- [ASSIGNMENT] Produce a verbatim transcript of the entries below, excluding pictures.

- [INFORMATION SUPPLIED]

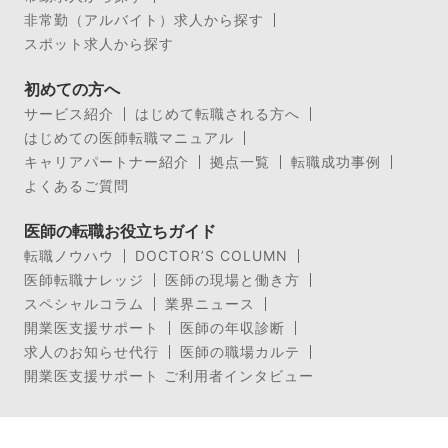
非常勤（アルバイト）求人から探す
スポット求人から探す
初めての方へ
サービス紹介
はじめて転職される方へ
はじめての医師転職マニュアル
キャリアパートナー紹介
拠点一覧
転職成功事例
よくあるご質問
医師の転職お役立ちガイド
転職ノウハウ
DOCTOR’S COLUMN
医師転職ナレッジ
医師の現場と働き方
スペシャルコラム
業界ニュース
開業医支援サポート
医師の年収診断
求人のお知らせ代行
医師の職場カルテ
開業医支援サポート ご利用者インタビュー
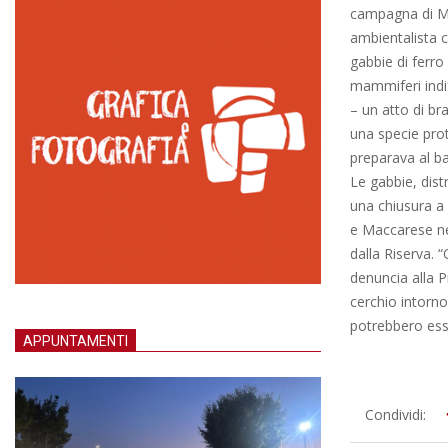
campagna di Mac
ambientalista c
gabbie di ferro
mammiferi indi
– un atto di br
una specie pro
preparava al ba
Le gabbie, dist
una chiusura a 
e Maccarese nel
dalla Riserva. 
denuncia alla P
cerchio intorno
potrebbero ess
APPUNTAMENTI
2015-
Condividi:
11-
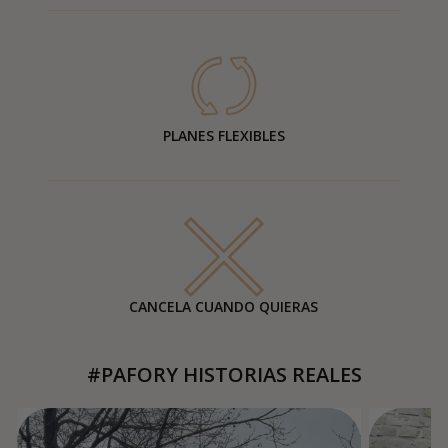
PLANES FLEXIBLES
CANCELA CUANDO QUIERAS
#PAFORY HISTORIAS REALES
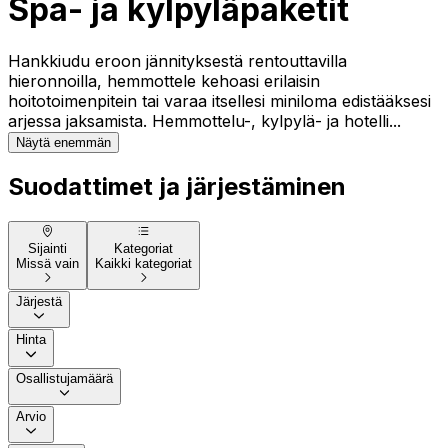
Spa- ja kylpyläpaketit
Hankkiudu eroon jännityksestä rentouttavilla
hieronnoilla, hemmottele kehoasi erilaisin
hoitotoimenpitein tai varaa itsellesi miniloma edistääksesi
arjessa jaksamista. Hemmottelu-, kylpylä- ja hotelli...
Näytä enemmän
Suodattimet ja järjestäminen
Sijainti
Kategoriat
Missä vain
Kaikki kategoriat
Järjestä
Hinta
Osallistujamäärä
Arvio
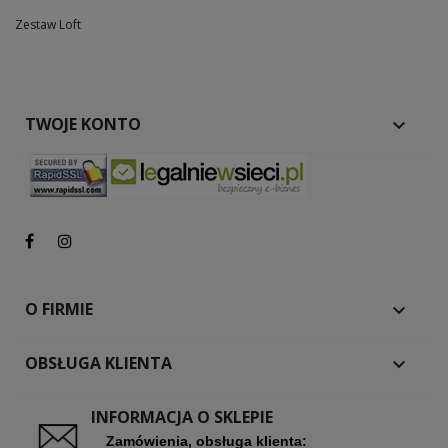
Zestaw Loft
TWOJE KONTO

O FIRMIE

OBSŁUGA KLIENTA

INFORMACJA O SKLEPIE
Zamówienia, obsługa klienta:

- [RESPONSE TO THIS EXERCISE]
非常勤（アルバイト）求人から探す
スポット求人から探す
初めての方へ
サービス紹介
はじめて転職される方へ
はじめての医師転職マニュアル
キャリアパートナー紹介
拠点一覧
転職成功事例
よくあるご質問
医師の転職お役立ちガイド
転職ノウハウ
DOCTOR’S COLUMN
医師転職ナレッジ
医師の現場と働き方
スペシャルコラム
業界ニュース
開業医支援サポート
医師の年収診断
求人のお知らせ代行
医師の職場カルテ
開業医支援サポート ご利用者インタビュー
campagna di Mac
ambientalista c
gabbie di ferro
mammiferi indi
– un atto di br
una specie pro
preparava al ba
Le gabbie, dist
una chiusura a 
e Maccarese nel
dalla Riserva. 
denuncia alla P
cerchio intorno
potrebbero ess
APPUNTAMENTI
2015-
Condividi:
11-
PLANES FLEXIBLES
CANCELA CUANDO QUIERAS
#PAFORY HISTORIAS REALES
Spa- ja kylpyläpaketit
Hankkiudu eroon jännityksestä rentouttavilla
hieronnoilla, hemmottele kehoasi erilaisin
hoitotoimenpitein tai varaa itsellesi miniloma edistääksesi
arjessa jaksamista. Hemmottelu-, kylpylä- ja hotelli...
Näytä enemmän
Suodattimet ja järjestäminen
Sijainti
Kategoriat
Missä vain
Kaikki kategoriat
Järjestä
Hinta
Osallistujamäärä
Arvio
Zestaw Loft
TWOJE KONTO

O FIRMIE

OBSŁUGA KLIENTA

INFORMACJA O SKLEPIE
Zamówienia, obsługa klienta:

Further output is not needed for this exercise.